C'erano altre due iscrizioni scoperte da Guarducci che colsero di sorpresa la comunità archeologica. Sopra uno dei tanti monogrammi Chi-Rho incisi sul muro, e vicino al nome di Leonia, una donna cristiana deceduta, Guarducci ha trovato la frase latina HOV o HOC VIN [CE], che significa "con questo o con questo, conquista". L'iscrizione era un chiaro riferimento a un evento nel
vita di Costantino. Il 27 ottobre 312, alla vigilia della battaglia del Ponte Milvio, in cui Costantino avrebbe trionfato sul suo rivale e sarebbe diventato imperatore di Roma, ebbe una visione. Il vescovo Eusebio di Cesarea, confidente dell'imperatore e primo biografo, descrive l'evento nel suo Vita di Costantino:
E mentre pregava in tal modo con fervente supplica, gli apparve dal cielo un segno meravigliosissimo, il cui racconto sarebbe stato difficile da credere se fosse stato riferito da qualcun altro. Ma poiché lo stesso imperatore vittorioso molto tempo dopo lo dichiarò allo scrittore di questa storia, quando fu onorato della sua conoscenza e della società, e confermò la sua dichiarazione con un giuramento, che poteva esitare ad accreditare la relazione, soprattutto perché la testimonianza di dopo- il tempo ha stabilito la sua verità?
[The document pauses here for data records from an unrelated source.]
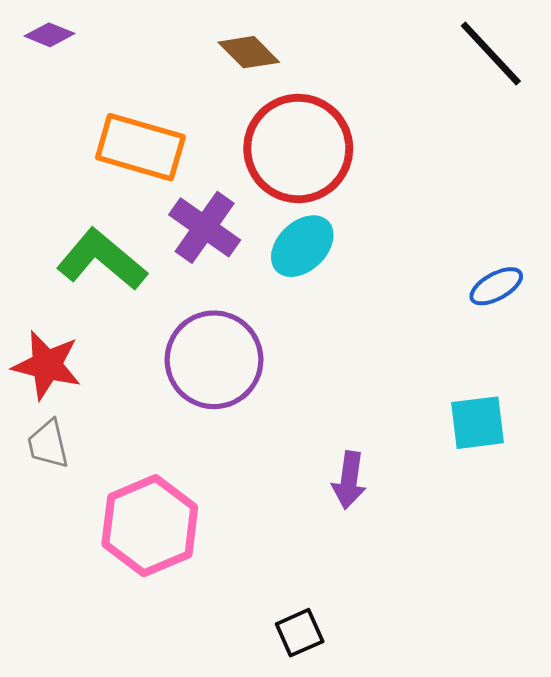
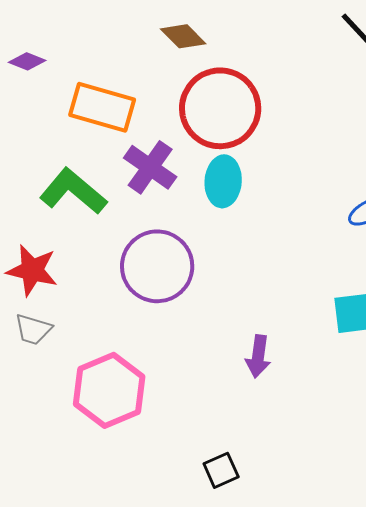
purple diamond: (49, 35) -> (27, 61), moved
cyan ellipse: (302, 246) -> (223, 181), turned -42
gray trapezoid: (48, 444) -> (33, 329), turned -60

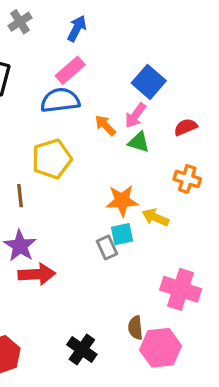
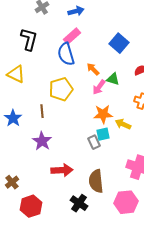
blue arrow: (77, 28) -> (76, 11), turned 49
blue semicircle: (60, 100) -> (66, 54), turned -100
pink arrow: (135, 115) -> (99, 87), moved
red arrow: (37, 274) -> (62, 170), moved
brown semicircle: (135, 328) -> (96, 181), moved, size x1.6

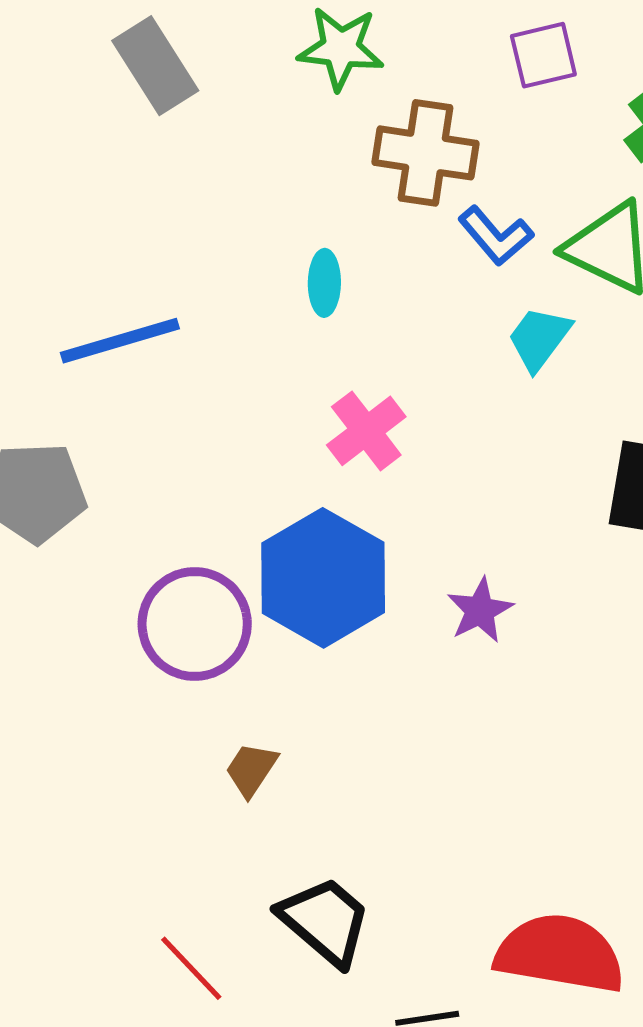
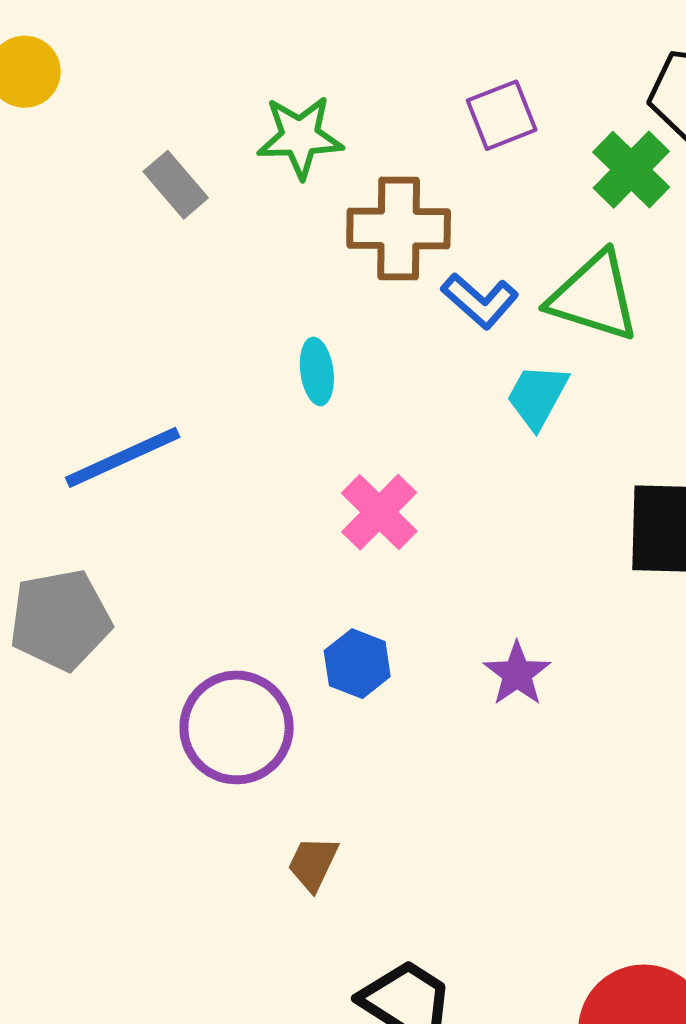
gray rectangle: (155, 66) -> (176, 185), moved, size x0.7
blue hexagon: (323, 578) -> (357, 664), size x0.5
Disse che verso mezzogiorno, quando la giornata stava già iniziando a declinare, vide con i suoi occhi
il trofeo di una croce di luce nei cieli, sopra il sole, e recante l'iscrizione CONQUISTA DA QUESTO. A questa vista egli stesso fu colpito da stupore, e anche tutto
il suo esercito, che lo seguì in questa spedizione e assistette al miracolo.
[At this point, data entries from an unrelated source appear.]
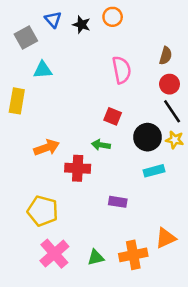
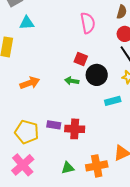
black circle: (147, 137) -> (97, 75), moved
red cross: (78, 168) -> (75, 129), moved
purple rectangle: (118, 202) -> (54, 125), moved
pink cross: (54, 254) -> (23, 165), moved

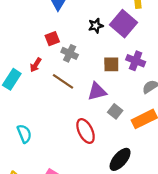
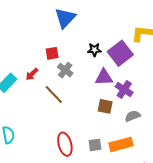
brown square: (111, 64) -> (105, 106), moved
purple triangle: (97, 91) -> (104, 77), moved
gray square: (115, 111) -> (95, 145), moved, turned 32

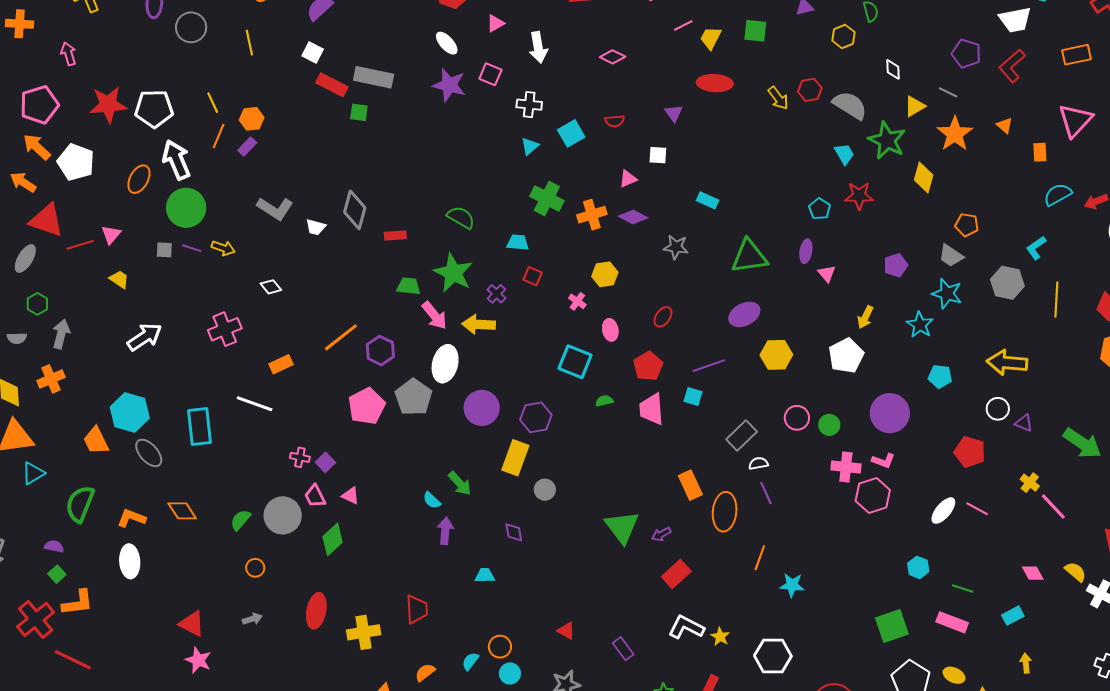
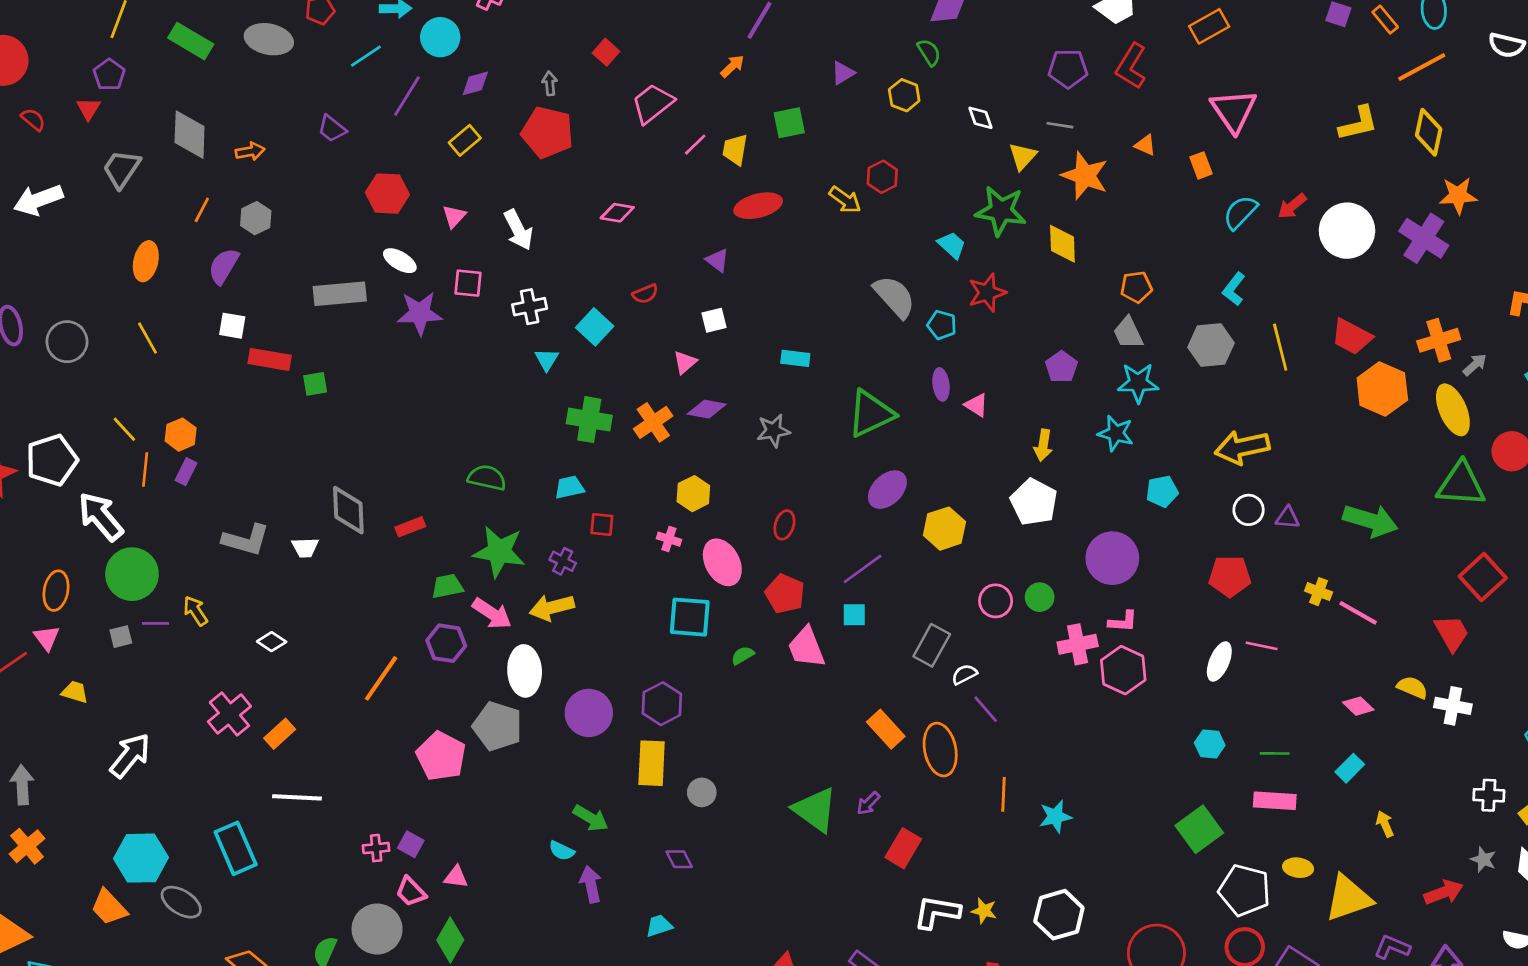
gray rectangle: (374, 77) -> (340, 294), moved
gray semicircle: (850, 105) -> (894, 297), moved, turned 33
orange ellipse: (139, 179) -> (56, 591), moved
yellow arrow: (223, 248) -> (195, 611), turned -125
gray trapezoid: (951, 256) -> (1128, 333), turned 48
pink ellipse: (610, 330) -> (722, 562), size x1.6
purple hexagon: (380, 351) -> (446, 643), moved
orange rectangle: (281, 364) -> (280, 734), moved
Gli eventi soprannaturali tendono ad essere difficili, se non
impossibili, da autenticare. Alcuni storici hanno suggerito che la storia della croce di luce sia stata inventata da Eusebio per suggerire che Costantino regnasse con la benedizione di Dio Onnipotente, o che qualche copista anonimo avesse interpolato la storia nel testo originale di Eusebio. La presenza del HOV o HOC VIN [CE] l'iscrizione sul muro G (in effetti, ci sono due di tali iscrizioni) indica che la storia era corrente tra i cristiani di Roma subito dopo la battaglia di
il Ponte Milvio.
Le iscrizioni sul muro G si sono rivelate una scoperta entusiasmante, soprattutto dopo che il Prof. Guarducci le ha decifrate. Una volta
completato il suo lavoro su Wall G, si è rivolta al molto più vecchio Red Wall.